14. De la sorte, c'est bien l'assignation devant le juge de l'exécution en date du 25 novembre 2019 ayant donné lieu au jugement actuellement contesté qu'il convient de prendre en compte.
15. Cette assignation est intervenue 10 jours après le délai d'expiration du délai de contestation de sorte que, conformément au texte de l'article L. 1617-5 du Code général des collectivités territoriales précitée, l'action en contestation de ce titre par Mme [F] doit être déclarée irrecevable.
16. Consécutivement, l'ensemble des autres demandes ne seront pas examinées par la cour.
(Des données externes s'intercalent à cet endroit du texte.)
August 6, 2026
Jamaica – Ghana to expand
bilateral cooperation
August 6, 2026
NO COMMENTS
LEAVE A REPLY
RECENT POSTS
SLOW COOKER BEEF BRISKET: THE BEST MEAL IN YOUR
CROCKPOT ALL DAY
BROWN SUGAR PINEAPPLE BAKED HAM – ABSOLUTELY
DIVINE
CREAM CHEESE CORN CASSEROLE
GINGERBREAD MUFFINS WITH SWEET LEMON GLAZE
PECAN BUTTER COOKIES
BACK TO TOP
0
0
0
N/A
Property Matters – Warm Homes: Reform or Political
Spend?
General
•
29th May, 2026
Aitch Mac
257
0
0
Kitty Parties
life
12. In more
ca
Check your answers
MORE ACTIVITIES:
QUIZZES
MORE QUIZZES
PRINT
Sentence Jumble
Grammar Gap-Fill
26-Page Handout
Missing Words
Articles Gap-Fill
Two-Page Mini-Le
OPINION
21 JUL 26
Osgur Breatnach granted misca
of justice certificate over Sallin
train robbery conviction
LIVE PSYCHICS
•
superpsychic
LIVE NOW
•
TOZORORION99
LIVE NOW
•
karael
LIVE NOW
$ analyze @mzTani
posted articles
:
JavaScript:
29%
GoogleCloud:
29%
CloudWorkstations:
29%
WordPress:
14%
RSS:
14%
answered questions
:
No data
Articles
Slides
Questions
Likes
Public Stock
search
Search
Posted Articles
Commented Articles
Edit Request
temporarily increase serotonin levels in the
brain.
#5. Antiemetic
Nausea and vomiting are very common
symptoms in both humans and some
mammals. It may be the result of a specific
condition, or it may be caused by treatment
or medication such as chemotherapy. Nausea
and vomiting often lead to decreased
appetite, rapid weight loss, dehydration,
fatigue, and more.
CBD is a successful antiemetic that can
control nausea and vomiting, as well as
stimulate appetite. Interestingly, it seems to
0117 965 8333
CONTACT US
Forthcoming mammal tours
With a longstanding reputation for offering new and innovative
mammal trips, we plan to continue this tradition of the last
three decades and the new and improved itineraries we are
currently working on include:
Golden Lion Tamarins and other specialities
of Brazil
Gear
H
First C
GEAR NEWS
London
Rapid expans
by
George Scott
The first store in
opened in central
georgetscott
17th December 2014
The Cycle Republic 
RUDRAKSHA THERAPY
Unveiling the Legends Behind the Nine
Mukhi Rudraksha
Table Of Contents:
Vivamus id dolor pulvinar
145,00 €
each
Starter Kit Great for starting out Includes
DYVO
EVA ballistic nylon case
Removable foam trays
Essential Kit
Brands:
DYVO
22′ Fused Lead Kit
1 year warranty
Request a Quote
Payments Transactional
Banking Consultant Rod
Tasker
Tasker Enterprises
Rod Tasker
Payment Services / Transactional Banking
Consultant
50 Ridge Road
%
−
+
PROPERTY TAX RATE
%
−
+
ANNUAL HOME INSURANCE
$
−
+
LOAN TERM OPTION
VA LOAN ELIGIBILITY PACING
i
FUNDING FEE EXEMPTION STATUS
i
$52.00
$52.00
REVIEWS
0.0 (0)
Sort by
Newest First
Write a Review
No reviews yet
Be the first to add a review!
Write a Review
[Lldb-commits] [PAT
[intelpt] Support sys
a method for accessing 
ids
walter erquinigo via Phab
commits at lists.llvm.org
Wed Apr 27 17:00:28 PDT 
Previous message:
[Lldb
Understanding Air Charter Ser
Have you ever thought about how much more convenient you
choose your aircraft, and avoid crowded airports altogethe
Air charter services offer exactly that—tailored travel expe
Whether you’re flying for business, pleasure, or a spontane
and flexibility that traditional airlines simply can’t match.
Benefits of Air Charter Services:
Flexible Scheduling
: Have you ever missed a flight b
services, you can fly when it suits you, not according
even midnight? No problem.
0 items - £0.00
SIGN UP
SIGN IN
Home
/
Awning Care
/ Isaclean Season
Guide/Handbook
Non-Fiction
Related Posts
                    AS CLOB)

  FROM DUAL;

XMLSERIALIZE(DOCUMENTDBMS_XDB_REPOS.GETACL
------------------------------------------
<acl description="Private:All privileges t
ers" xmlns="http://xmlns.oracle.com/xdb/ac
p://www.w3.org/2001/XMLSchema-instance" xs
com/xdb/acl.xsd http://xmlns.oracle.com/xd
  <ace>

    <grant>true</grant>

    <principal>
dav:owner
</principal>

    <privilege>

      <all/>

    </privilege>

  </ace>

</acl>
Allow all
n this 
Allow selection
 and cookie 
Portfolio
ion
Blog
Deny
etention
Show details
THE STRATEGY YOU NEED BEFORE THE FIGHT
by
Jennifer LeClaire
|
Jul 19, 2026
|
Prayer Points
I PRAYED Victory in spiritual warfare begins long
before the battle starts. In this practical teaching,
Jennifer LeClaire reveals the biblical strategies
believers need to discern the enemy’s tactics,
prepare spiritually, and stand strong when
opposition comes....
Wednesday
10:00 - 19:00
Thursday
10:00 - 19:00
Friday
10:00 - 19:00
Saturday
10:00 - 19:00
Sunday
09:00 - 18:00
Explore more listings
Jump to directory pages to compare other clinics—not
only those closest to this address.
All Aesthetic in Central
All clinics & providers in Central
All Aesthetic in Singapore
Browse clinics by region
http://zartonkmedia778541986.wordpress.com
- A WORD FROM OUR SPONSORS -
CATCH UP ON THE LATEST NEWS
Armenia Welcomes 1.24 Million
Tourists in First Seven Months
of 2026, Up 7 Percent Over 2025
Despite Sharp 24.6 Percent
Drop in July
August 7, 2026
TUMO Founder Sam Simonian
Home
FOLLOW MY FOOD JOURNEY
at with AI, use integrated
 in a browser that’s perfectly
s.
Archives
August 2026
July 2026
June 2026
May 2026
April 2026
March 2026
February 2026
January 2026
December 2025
17. La décision entreprise sera ainsi réformée.
Sur les frais de procès
18. Il apparaît équitable de ne pas faire application des dispositions de l'article 700 du Code de procédure civile.
19. Mme [F] qui échoue en ses prétentions supportera les dépens de la présente instance.
PAR CES MOTIFS,
La cour,
Vu l'arrêt de la cour avant dire droit en date du 09 novembre 2021,
Infirme en toutes ses dispositions la décision du le juge de l'exécution du tribunal judiciaire de Poitiers du 30 juin 2020,
Statuant à nouveau,
Déclare irrecevable, comme prescrite la contestation portant sur la saisie de la somme de 473 €, en vertu des titres émis le 16/03/2018-CCVG 1ER SEM 2018 NP(1) FACT N3094W - 95,50 € le 16/03/2018CCVG TC 23017 FACT N 21877N - 184,00 €, émis le 11/09/2018-CCVG 2EME SEM 2018 NP(1) FACT N30146 BW - 95,50 € et émis le 20/03/2019-REDEVANCE ORDURES MENAGERES - 98,00 €,
Y ajoutant,
Dit n'y avoir lieu à statuer sur les autres demandes,
Dit n'y avoir lieu à application des dispositions de l'article 700 du Code de procédure civile,
Condamne Mme [X] [F] aux dépens de l'instance dans les règles de l'aide juridictionnelle.